Author: Lyuboslav Petrov
One of the most distinctive features of any road is the markings used for guidance of drivers. Naturally, one of the first features to be discerned in a computer vision based self-driving car are lane-markings.
The markings in this project where infered using the following pipeline:
Step 1: Aquire image, convert it to grayscale and equalize-out the image using the opencv built-in histogram equalization routine
- Top threshold is set to 52% of image height
- Bottom threshold is the bottom border
- Left-Top edge is set to 48% of image width
- Rigth-Top edge is set to 52% of image width
- Left Bottom is set to 5% image width
- Right-Bottom is set to 95% image width
The lines detected through the Hough transform are now iterated through to:
- Filter line candidates by a slope threshold (abs(dy/dx) >= 0.44)
- Segment left from right lines by positive and negative slopes respectively
- Filter out noise by extracting all slopes that fall within the median +- one standard deviation
- Using the gathered information get good line candidates and make a first degree polynomial fit
- Finally, find the crossection of the lines found and draw them to the image
The algorithm detailed is very unstable and assumes:
- A given image color distribution - all images used for tests have a very similar spectrum
- The camera is mounted at the centre of the car. Otherwise the chosen hard-coded ROI would be useless
- The road is of a certain color, as well as the lane markings - dark and bright, respectively It can be seen that the algorithm brakes at the 'challange' when a brighter section of the tarmac is entered.
- The road is straight - The results from the 'challange' task prove convinsingly that the straight-road assumption is flawed.
Every of the mentioned shortcommings is a good candidate for improvements.

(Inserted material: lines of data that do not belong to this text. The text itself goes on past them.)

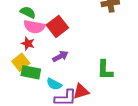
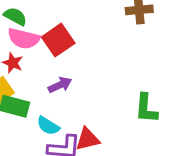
green L-shape: (105, 70) -> (146, 108), moved

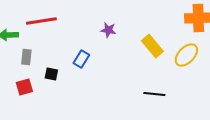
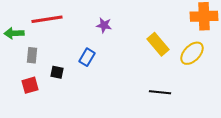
purple star: (108, 30) -> (104, 25), moved

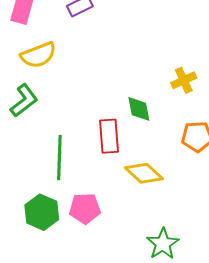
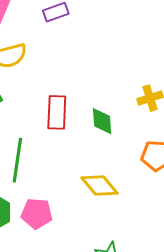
red rectangle: (109, 136) -> (57, 112), moved

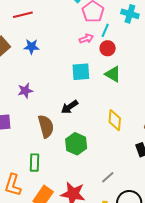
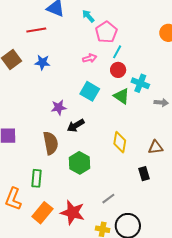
cyan cross: (130, 14) -> (140, 83), moved
pink arrow: (86, 39) -> (90, 58), moved
cyan square: (81, 72) -> (90, 91), turned 30
purple star: (25, 91) -> (59, 107), moved

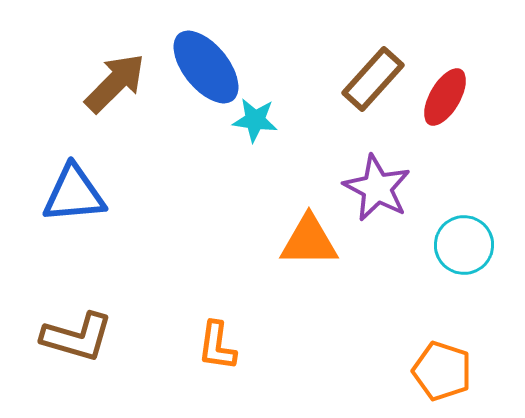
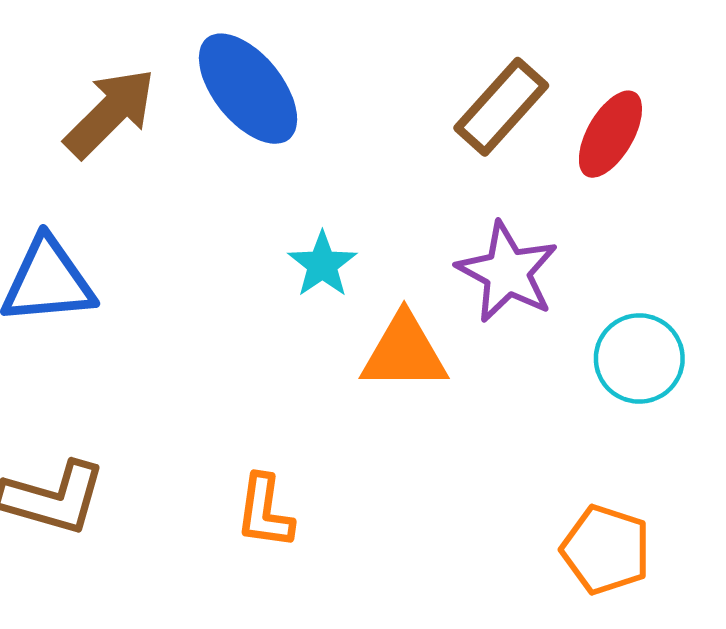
cyan star: (255, 120) -> (322, 265), moved, turned 30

It has been attempted in this excercise to enable parametric polynomial inference of line-markings, however tests showed that the problem is easily overfitted and results are worst than a 1D polynomial fit.
Multiple colorspaces where tested. One promising candidate for detection of obstacles (i.e. pedestrians) on the road is the Cr-AngleA colorspace, that is derived from a YCbCr colorspace, which attempts a quasi 3D representation of the 2D image.
The RGB colorspace does not convey information on the orientation of surfaces in the image, whereas the Cb and Cr channels of the YCbCr colorspace carry this information, which can further be reduced to an Angle image in Cr-AngleA colorspace using:
Cr = 0.5R - 0.419G - 0.08B + 128
L = sqrt(R^2+G^2+B^2)
AngleA = acos(B/L)
As can be seen from the results below, the Cr-AngleA colorspace does make perpendicular, with respect to the camera's frame of reference, objects more 'visible' than the plain r-g-b channels.
The attempted lane segmentation excercise showed the difficulties and peculiarities in the topic, while scratching the surface of Computer Vision in the Self Driving Car's domain.